It's crazy to me that our profession fights unionization despite repeated, predictable and consistent anti-worker, antisocial, narcissistic, ego driven companies that grind us up and spit us out

Giving someone unvested RSUs with no voting rights, in third class stock isn't meaningful.

Being employee 10 of $tartup doesn't matter anymore, because the company raised their D round in a down round which wiped out every Angel Investor and any common stock holders. Luckily the new Saudi backed VC fund that did the round is going to make sure that the CEO is doing their "most important job" of serving the Board and protecting investors over the expendable employees

The capital class couldn't care less about you the person writing code or managing a team or building pipelines or maintaining dbs.

Am I the only one that remembers Office Space?

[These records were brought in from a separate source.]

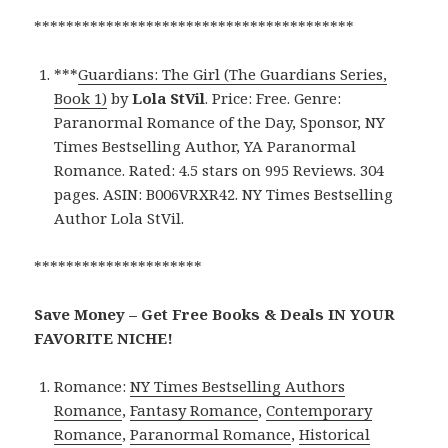
****************************************
***
Guardians: The Girl (The Guardians Series,
Book 1)
by
Lola StVil
. Price: Free. Genre:
Paranormal Romance of the Day, Sponsor, NY
Times Bestselling Author, YA Paranormal
Romance. Rated: 4.5 stars on 995 Reviews. 304
pages. ASIN: B006VRXR42. NY Times Bestselling
Author Lola StVil.
*********************
Save Money – Get Free Books & Deals IN YOUR
FAVORITE NICHE!
Romance:
NY Times Bestselling Authors
Romance
,
Fantasy Romance
,
Contemporary
Romance
,
Paranormal Romance
,
Historical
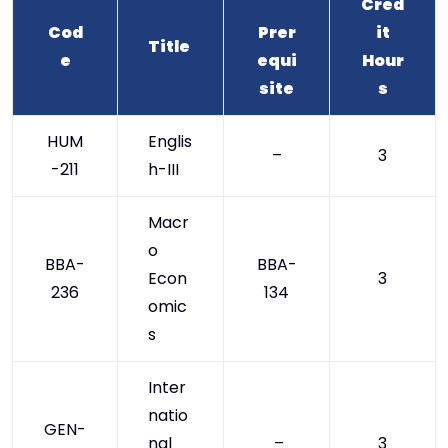
Cred
Cod
Prer
it
Title
e
equi
Hour
site
s
HUM
Englis
–
3
-211
h-III
Macr
o
BBA-
BBA-
Econ
3
236
134
omic
s
Inter
natio
GEN-
nal
–
3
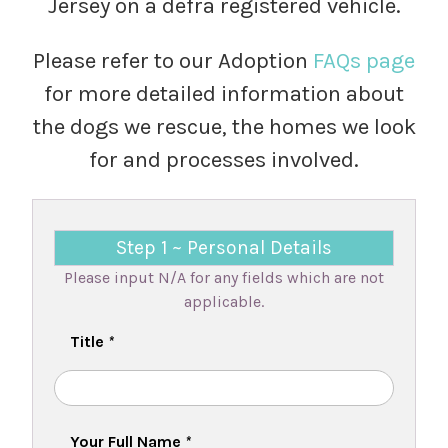
Jersey on a defra registered vehicle.
Please refer to our Adoption
FAQs page
for more detailed information about
the dogs we rescue, the homes we look
for and processes involved.
Step 1 ~ Personal Details
Please input N/A for any fields which are not
applicable.
Title
*
Your Full Name
*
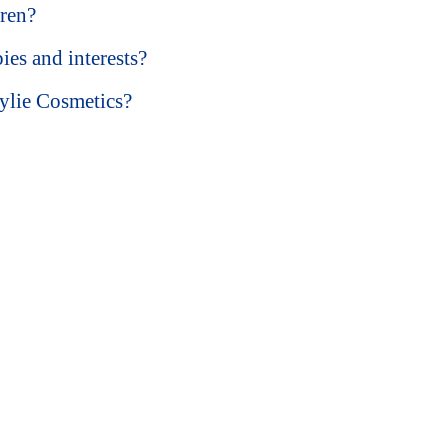
dren?
ies and interests?
ylie Cosmetics?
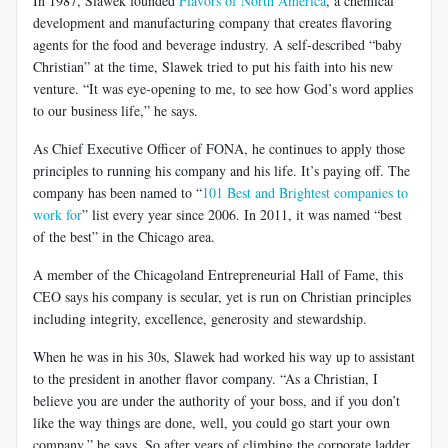
In 1987, Slawek founded
Flavors of North America
, a chemical
development and manufacturing company that creates flavoring
agents for the food and beverage industry. A self-described “baby
Christian” at the time, Slawek tried to put his faith into his new
venture. “It was eye-opening to me, to see how God’s word applies
to our business life,” he says.
As Chief Executive Officer of FONA, he continues to apply those
principles to running his company and his life. It’s paying off. The
company has been named to “
101 Best and Brightest companies to
work for
” list every year since 2006. In 2011, it was named “best
of the best” in the Chicago area.
A member of the Chicagoland Entrepreneurial Hall of Fame, this
CEO says his company is secular, yet is run on Christian principles
including integrity, excellence, generosity and stewardship.
When he was in his 30s, Slawek had worked his way up to assistant
to the president in another flavor company. “As a Christian, I
believe you are under the authority of your boss, and if you don’t
like the way things are done, well, you could go start your own
company,” he says. So after years of climbing the corporate ladder,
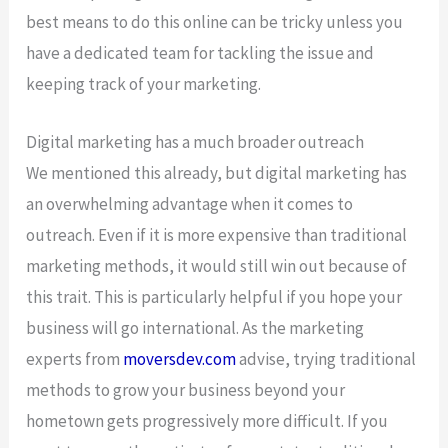
best means to do this online can be tricky unless you
have a dedicated team for tackling the issue and
keeping track of your marketing.
Digital marketing has a much broader outreach
We mentioned this already, but digital marketing has
an overwhelming advantage when it comes to
outreach. Even if it is more expensive than traditional
marketing methods, it would still win out because of
this trait. This is particularly helpful if you hope your
business will go international. As the marketing
experts from
moversdev.com
advise, trying traditional
methods to grow your business beyond your
hometown gets progressively more difficult. If you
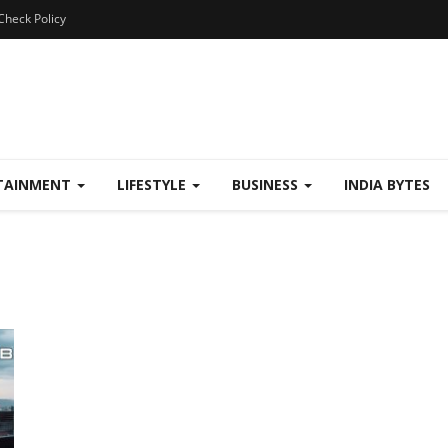
Check Policy
TAINMENT
LIFESTYLE
BUSINESS
INDIA BYTES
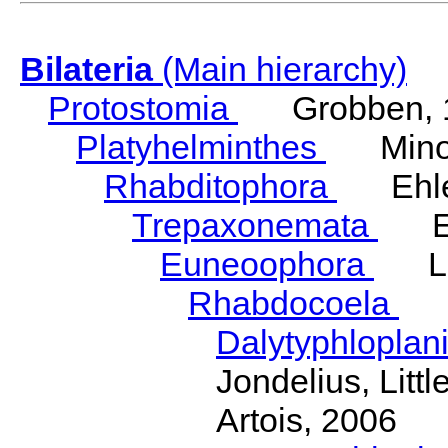
Bilateria
(Main hierarchy)
Protostomia
Grobben, 
Platyhelminthes
Minot
Rhabditophora
Ehler
Trepaxonemata
Ehl
Euneoophora
Laum
Rhabdocoela
Eh
Dalytyphloplan
Jondelius, Litt
Artois, 2006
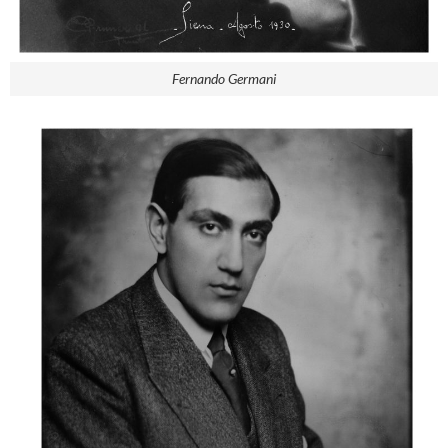
Fernando Germani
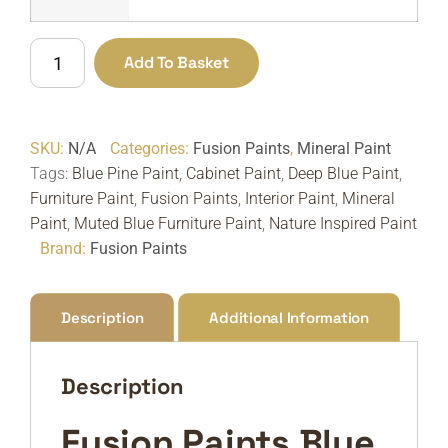
Fusion
Add To Basket
Paints
Blue
Pine
SKU:
N/A
Categories:
Fusion Paints
,
Mineral Paint
|
Tags:
Blue Pine Paint
,
Cabinet Paint
,
Deep Blue Paint
,
Deep
Furniture Paint
,
Fusion Paints
,
Interior Paint
,
Mineral
Muted
Paint
,
Muted Blue Furniture Paint
,
Nature Inspired Paint
Blue
Brand:
Fusion Paints
Furniture
Paint
quantity
Description
Additional Information
Description
Fusion Paints Blue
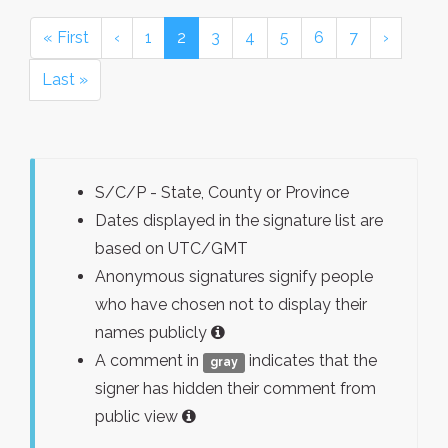
« First
‹
1
2
3
4
5
6
7
›
Last »
S/C/P - State, County or Province
Dates displayed in the signature list are
based on UTC/GMT
Anonymous signatures signify people
who have chosen not to display their
names publicly
A comment in
indicates that the
gray
signer has hidden their comment from
public view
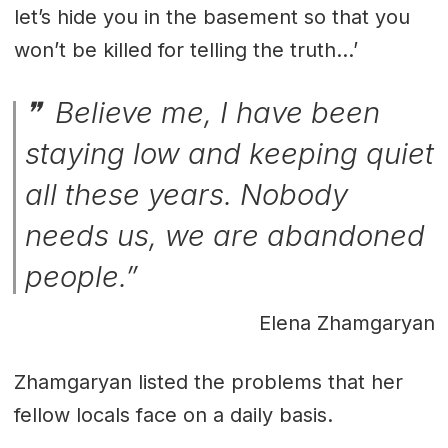
let’s hide you in the basement so that you
won’t be killed for telling the truth…’
Believe me, I have been
staying low and keeping quiet
all these years. Nobody
needs us, we are abandoned
people.”
Elena Zhamgaryan
Zhamgaryan listed the problems that her
fellow locals face on a daily basis.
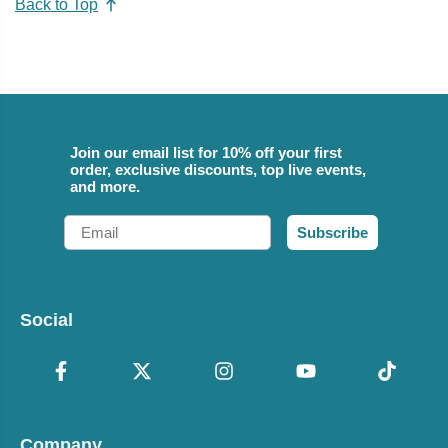
Back to Top
Join our email list for 10% off your first
order, exclusive discounts, top live events,
and more.
Email
Subscribe
Social
Company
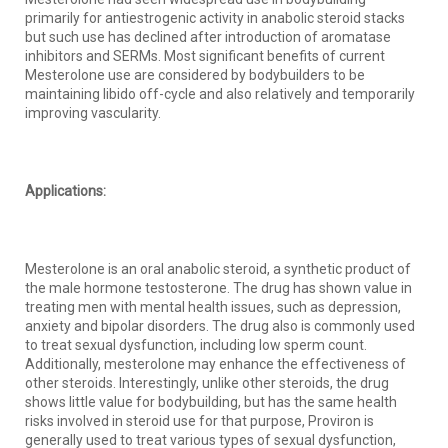
primarily for antiestrogenic activity in anabolic steroid stacks
but such use has declined after introduction of aromatase
inhibitors and SERMs. Most significant benefits of current
Mesterolone use are considered by bodybuilders to be
maintaining libido off-cycle and also relatively and temporarily
improving vascularity.
Applications:
Mesterolone is an oral anabolic steroid, a synthetic product of
the male hormone testosterone. The drug has shown value in
treating men with mental health issues, such as depression,
anxiety and bipolar disorders. The drug also is commonly used
to treat sexual dysfunction, including low sperm count.
Additionally, mesterolone may enhance the effectiveness of
other steroids. Interestingly, unlike other steroids, the drug
shows little value for bodybuilding, but has the same health
risks involved in steroid use for that purpose, Proviron is
generally used to treat various types of sexual dysfunction,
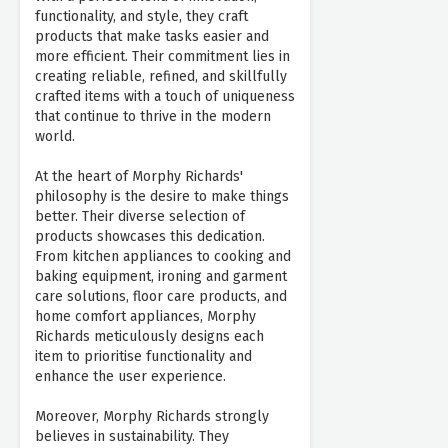
functionality, and style, they craft
products that make tasks easier and
more efficient. Their commitment lies in
creating reliable, refined, and skillfully
crafted items with a touch of uniqueness
that continue to thrive in the modern
world.
At the heart of Morphy Richards'
philosophy is the desire to make things
better. Their diverse selection of
products showcases this dedication.
From kitchen appliances to cooking and
baking equipment, ironing and garment
care solutions, floor care products, and
home comfort appliances, Morphy
Richards meticulously designs each
item to prioritise functionality and
enhance the user experience.
Moreover, Morphy Richards strongly
believes in sustainability. They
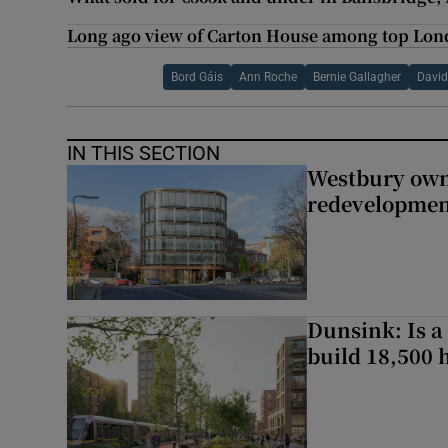
Long ago view of Carton House among top Lon
Bord Gáis
Ann Roche
Bernie Gallagher
David
IN THIS SECTION
Westbury owne
redevelopme
Dunsink: Is a
build 18,500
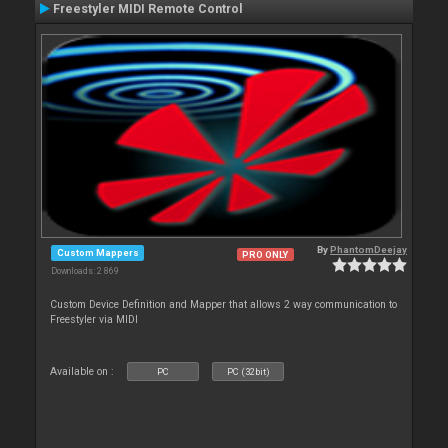
Freestyler MIDI Remote Control
By
PhantomDeejay
Custom Mappers
PRO ONLY
Downloads: 2 869
Custom Device Definition and Mapper that allows 2 way communication to
Freestyler via MIDI
Available on :
PC
PC (32bit)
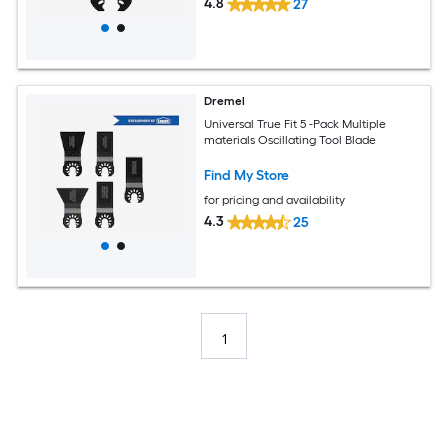
4.8
27
Dremel
Universal True Fit 5 -Pack Multiple
materials Oscillating Tool Blade
Find My Store
for pricing and availability
4.3
25
1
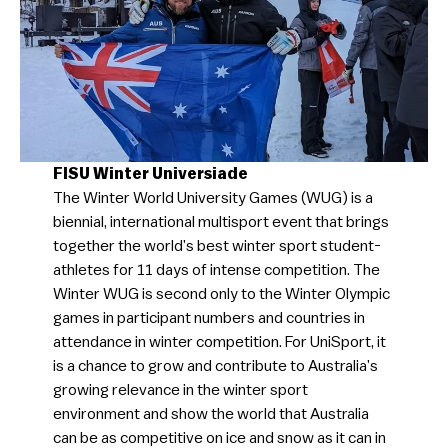
FISU Winter Universiade
The Winter World University Games (WUG) is a
biennial, international multisport event that brings
together the world’s best winter sport student-
athletes for 11 days of intense competition. The
Winter WUG is second only to the Winter Olympic
games in participant numbers and countries in
attendance in winter competition. For UniSport, it
is a chance to grow and contribute to Australia’s
growing relevance in the winter sport
environment and show the world that Australia
can be as competitive on ice and snow as it can in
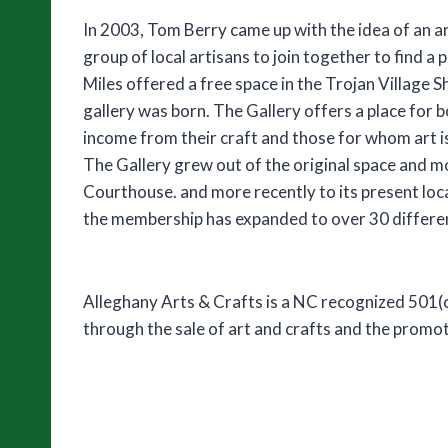
In 2003, Tom Berry came up with the idea of an a
group of local artisans to join together to find a p
Miles offered a free space in the Trojan Village S
gallery was born. The Gallery offers a place for b
income from their craft and those for whom art i
The Gallery grew out of the original space and 
Courthouse. and more recently to its present loca
the membership has expanded to over 30 differen
Alleghany Arts & Crafts is a NC recognized 501(c
through the sale of art and crafts and the promot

remaining twitter engineers unionizing would be the funniest thing in the world
Because pay would be by seniority instead of by....skills?
Not necessarily. You're joining 'mutual action to protect workers' with 'minutiae of internal processes are done the same as other unionized industries did them 50 years ago'. It's possible to have one without the other.
If you don’t want to work for him that’s fine, in fact I don’t think it is a bad idea working for Elon Musk.

But it does not make sense to push your own agenda about unionization, which is the worst thing happened in US private/public sector. Unionization basically kills the key reason why a corporate can make money: free labor market.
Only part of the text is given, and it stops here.